Adherents of free markets and limited government have much to be gloomy about this year. Is now the summer of our discontent, made piteous winter by the loss of Scalia, increasing terrorist attacks, and concern about whether the next president will exceed the abuses of the past? Our concerns run deep, but we who fight for liberty must never give into despair, and fortunately, there are other currents in the liberty movement to encourage us and help focus our efforts.
One area of continued progress is the intellectual ferment and accompanying legislative and judicial actions that help cabin the growth and arbitrary power of the administrative state. PLF’s unanimous Supreme Court victory a few months ago in Hawkes v. U.S. Army Corps of Engineers, which expanded the right to obtain judicial review of agency decisions that violate individual rights, is part of this trend. It’s worth reflecting on other developments in recent years that lead in the same direction.
Philip Hamburger’s lengthy book, Is Administrative Law Unlawful?, helped reinvigorate the scholarly debate on administrative power in 2014. The interest it has received reflects how well it complemented other academic work and how hungry thought leaders in the academy, think tanks, and elsewhere were for its historical analysis of executive power unmoored from our constitutional tradition. Hamburger forcefully argues that what constitutes modern “administrative law” in America is indeed unlawful, i.e., unconstitutional. His proof undermines the legitimacy of much of American administrative practice and it has spawned numerous conferences and additional articles on both sides of the debate.
In the spring of 2015, there was further excitement in reform circles when several Supreme Court justices wrote or joined unusual concurring opinions in two cases questioning existing legal doctrines that require deference to agency interpretations of law and sanction extremely broad delegations by Congress to those agencies to issue regulations. Many commentators saw the opinions as placeholders for future cases when those justices hoped there would be a majority to scale back or overturn these doctrines that increase the power of the regulatory bureaucracy at the expense of individual liberty.
Subsequent decisions confirmed that the justices were open to arguments that would scale back the power or discretion of administrative agencies. For example, in late June of 2015, a Supreme Court majority ruled in Michigan v. EPA (2015) that the EPA’s failure to properly take costs into account in regulating certain toxic power plant emissions was not only unreasonable, it was irrational. As helpful as it is to expand access to courts to challenge unreasonable and wrongful agency action, that would be of limited utility if courts then deferred to the agency’s judgment when they decided the ultimate matter in dispute. The Michigan v. EPA result did not represent a tremendous sea change, but it was an unmistakable sign that some justices were willing to be more rigorous in their judicial review.

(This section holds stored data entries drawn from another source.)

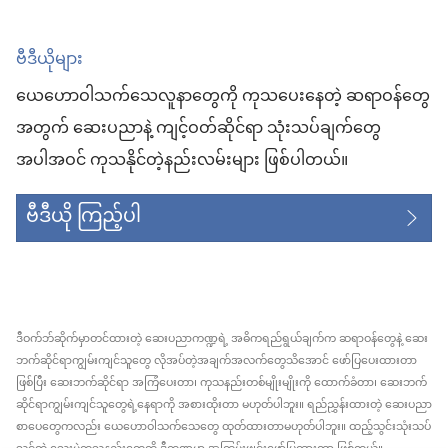
ဗီဒီယိုများ
ယေဟောဝါသက်သေလူနာတွေကို ကုသပေးနေတဲ့ ဆရာဝန်တွေ
အတွက် ဆေးပညာနဲ့ ကျင့်ဝတ်ဆိုင်ရာ သုံးသပ်ချက်တွေ
အပါအဝင် ကုသနိုင်တဲ့နည်းလမ်းများ ဖြစ်ပါတယ်။
ဗီဒီယို ကြည့်ပါ
ဒီဝက်ဘ်ဆိုက်မှာတင်ထားတဲ့ ဆေးပညာကဏ္ဍရဲ့ အဓိကရည်ရွယ်ချက်က ဆရာဝန်တွေနဲ့ ဆေး
ဘက်ဆိုင်ရာကျွမ်းကျင်သူတွေ လိုအပ်တဲ့အချက်အလက်တွေသိအောင် ဖော်ပြပေးထားတာ
ဖြစ်ပြီး ဆေးဘက်ဆိုင်ရာ အကြံပေးတာ၊ ကုသနည်းတစ်မျိုးမျိုးကို ထောက်ခံတာ၊ ဆေးဘက်
ဆိုင်ရာကျွမ်းကျင်သူတွေရဲ့နေရာကို အစားထိုးတာ မဟုတ်ပါဘူး။ ရည်ညွှန်းထားတဲ့ ဆေးပညာ
စာပေတွေကလည်း ယေဟောဝါသက်သေတွေ ထုတ်ထားတာမဟုတ်ပါဘူး။ ထည့်သွင်းသုံးသပ်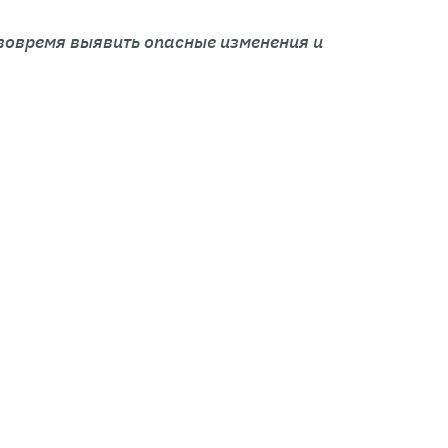
 вовремя выявить опасные изменения и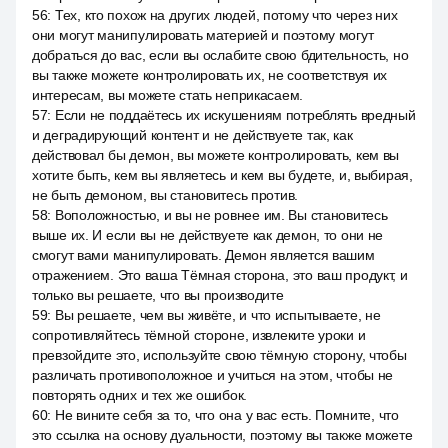
56
:
Тех, кто похож на других людей, потому что через них
они могут манипулировать материей и поэтому могут
добраться до вас, если вы ослабите свою бдительность, но
вы также можете контролировать их, не соответствуя их
интересам, вы можете стать неприкасаем.
57
:
Если не поддаётесь их искушениям потреблять вредный
и деградирующий контент и не действуете так, как
действовал бы демон, вы можете контролировать, кем вы
хотите быть, кем вы являетесь и кем вы будете, и, выбирая,
не быть демоном, вы становитесь против.
58
:
Воположностью, и вы не ровнее им. Вы становитесь
выше их. И если вы не действуете как демон, то они не
смогут вами манипулировать. Демон является вашим
отражением. Это ваша Тёмная сторона, это ваш продукт, и
только вы решаете, что вы производите
59
:
Вы решаете, чем вы живёте, и что испытываете, не
сопротивляйтесь тёмной стороне, извлеките уроки и
превзойдите это, используйте свою тёмную сторону, чтобы
различать противоположное и учиться на этом, чтобы не
повторять одних и тех же ошибок.
60
:
Не вините себя за то, что она у вас есть. Помните, что
это ссылка на основу дуальности, поэтому вы также можете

The intellectual reform climate, the Supreme Court’s openness to it, and some rather extravagant assertions of regulatory power by agencies during the Obama administration also helped spur legislative action in the last year to limit the power of administrative agencies. The House passed two bills that would affect sweeping reform, although these and related companion bills have not yet received Senate floor votes. The Regulations from the Executive in Need of Scrutiny Act of 2015 (REINS), H.R. 427, passed the house a year ago by a vote of 243-165. It would effectively amend hundreds of laws granting federal agencies discretion to issue regulations by requiring “major” rules (as defined by the costs they imposed) to be enacted as laws by Congress before going into effect. That would constitute a dramatic return of democratic accountability for the body of legal commands that most often regulates us today.

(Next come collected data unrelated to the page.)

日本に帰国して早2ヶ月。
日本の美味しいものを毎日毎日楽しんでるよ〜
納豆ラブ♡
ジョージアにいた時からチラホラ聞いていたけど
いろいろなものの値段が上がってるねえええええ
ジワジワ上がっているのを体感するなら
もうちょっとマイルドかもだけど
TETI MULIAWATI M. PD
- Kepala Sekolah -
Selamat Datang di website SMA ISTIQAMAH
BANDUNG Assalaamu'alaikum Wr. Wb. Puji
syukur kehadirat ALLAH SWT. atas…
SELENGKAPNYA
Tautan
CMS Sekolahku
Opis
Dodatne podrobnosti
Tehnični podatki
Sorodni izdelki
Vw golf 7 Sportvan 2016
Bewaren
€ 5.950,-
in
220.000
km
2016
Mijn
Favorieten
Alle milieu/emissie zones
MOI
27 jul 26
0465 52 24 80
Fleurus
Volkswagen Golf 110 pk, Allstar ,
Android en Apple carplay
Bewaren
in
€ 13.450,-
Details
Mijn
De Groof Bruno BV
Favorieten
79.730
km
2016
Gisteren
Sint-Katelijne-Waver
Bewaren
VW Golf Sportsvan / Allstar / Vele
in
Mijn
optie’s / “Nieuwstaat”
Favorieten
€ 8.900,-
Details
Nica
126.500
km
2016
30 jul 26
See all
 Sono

Earlier this month, the House also passed the ">Separation of Powers Restoration Act of 2016 (SPRA), H.R. 4768, by a vote of 243-165. It would overrule a court-created doctrine under which federal courts usually defer to executive agency interpretations of the statutes they administer, especially when they issue regulations. This is known as “Chevron deference,” based on a Supreme Court decision in 1984. SPRA would amend the Administrative Procedure Act and require federal courts to decide all questions of constitutional and statutory interpretation “de novo,” without any deference to agency constructions.

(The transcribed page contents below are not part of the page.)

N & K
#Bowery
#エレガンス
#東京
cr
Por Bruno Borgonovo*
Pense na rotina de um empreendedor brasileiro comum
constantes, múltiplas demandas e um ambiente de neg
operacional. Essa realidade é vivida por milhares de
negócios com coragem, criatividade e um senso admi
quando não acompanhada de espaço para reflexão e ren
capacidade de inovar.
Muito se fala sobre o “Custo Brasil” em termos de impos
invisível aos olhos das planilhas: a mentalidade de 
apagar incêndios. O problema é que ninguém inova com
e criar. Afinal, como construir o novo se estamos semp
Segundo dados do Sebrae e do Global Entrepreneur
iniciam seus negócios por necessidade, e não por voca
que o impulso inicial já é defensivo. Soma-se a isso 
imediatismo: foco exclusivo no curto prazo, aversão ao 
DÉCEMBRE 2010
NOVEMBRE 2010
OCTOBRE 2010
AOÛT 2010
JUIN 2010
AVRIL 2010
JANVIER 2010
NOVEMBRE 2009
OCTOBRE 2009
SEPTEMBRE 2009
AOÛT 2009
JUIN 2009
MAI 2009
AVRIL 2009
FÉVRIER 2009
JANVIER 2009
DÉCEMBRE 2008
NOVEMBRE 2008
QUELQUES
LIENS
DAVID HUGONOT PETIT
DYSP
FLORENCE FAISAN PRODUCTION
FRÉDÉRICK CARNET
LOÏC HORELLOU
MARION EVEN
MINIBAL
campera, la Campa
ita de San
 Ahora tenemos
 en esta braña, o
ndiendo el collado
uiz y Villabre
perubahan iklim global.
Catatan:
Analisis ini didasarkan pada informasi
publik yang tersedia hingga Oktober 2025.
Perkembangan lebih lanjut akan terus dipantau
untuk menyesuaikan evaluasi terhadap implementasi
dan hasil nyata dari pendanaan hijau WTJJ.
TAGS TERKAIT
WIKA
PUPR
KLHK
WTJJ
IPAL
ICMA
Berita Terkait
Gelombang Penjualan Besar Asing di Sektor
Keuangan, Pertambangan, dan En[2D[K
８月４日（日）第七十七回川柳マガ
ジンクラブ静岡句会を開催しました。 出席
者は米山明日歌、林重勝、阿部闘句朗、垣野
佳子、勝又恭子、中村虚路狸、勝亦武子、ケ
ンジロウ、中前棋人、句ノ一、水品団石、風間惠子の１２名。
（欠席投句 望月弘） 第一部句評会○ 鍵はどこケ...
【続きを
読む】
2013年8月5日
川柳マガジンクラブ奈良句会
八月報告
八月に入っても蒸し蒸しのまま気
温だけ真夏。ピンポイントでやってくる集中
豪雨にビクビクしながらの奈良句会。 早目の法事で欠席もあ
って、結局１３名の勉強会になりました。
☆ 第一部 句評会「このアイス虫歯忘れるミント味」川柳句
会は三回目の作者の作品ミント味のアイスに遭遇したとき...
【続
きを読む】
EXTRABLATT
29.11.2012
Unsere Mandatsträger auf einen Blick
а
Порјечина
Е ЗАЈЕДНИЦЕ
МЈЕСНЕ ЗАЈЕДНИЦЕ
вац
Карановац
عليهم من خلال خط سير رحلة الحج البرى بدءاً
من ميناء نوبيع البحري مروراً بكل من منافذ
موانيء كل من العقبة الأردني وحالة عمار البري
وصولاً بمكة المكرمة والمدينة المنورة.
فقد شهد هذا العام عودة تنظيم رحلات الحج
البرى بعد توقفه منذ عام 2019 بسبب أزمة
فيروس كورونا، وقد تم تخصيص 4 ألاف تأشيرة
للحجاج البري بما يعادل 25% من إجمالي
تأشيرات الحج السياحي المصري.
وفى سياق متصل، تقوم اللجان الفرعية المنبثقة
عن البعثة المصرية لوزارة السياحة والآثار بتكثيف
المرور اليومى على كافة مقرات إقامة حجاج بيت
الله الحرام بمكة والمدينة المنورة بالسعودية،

Although passage by one House does not make a law, there is still an information feedback loop between the courts and Congress that sometimes affects their respective agendas. Congress is more likely to consider reform bills like REINS and SPRA if the courts invite it. And the Supreme Court may be more likely to hear a case concerning deference to agency interpretations of law if the justices think there is public support for less judicial deference. House action is a signal of public support, even if the Senate does not yet have a supermajority to override a filibuster. Moreover, the Chevron doctrine that SPRA would overrule was based in part on the notion that Congress wanted the courts to defer to agency interpretations of law. If Congress is trying to refute that notion, the Supreme Court’s continued adherence to such doctrines is undermined.
It should be no surprise that PLF is increasingly filing cases and appeals that advance reform of the administrative state in conformity with individual rights and the constitutional separation of powers. PLF recently filed a petition seeking Supreme Court review in a new case that raises these issues, and it is about to file another. Liberty Blog followers will be the first to read about them.
Those who defend liberty must remain vigilant, but we should still enjoy our summer pastimes. And as they do every four years, the pageantry and inspiring athletic stories from the summer Olympics may serve as a pleasant interlude to the fight for freedom we must renew when the games are over.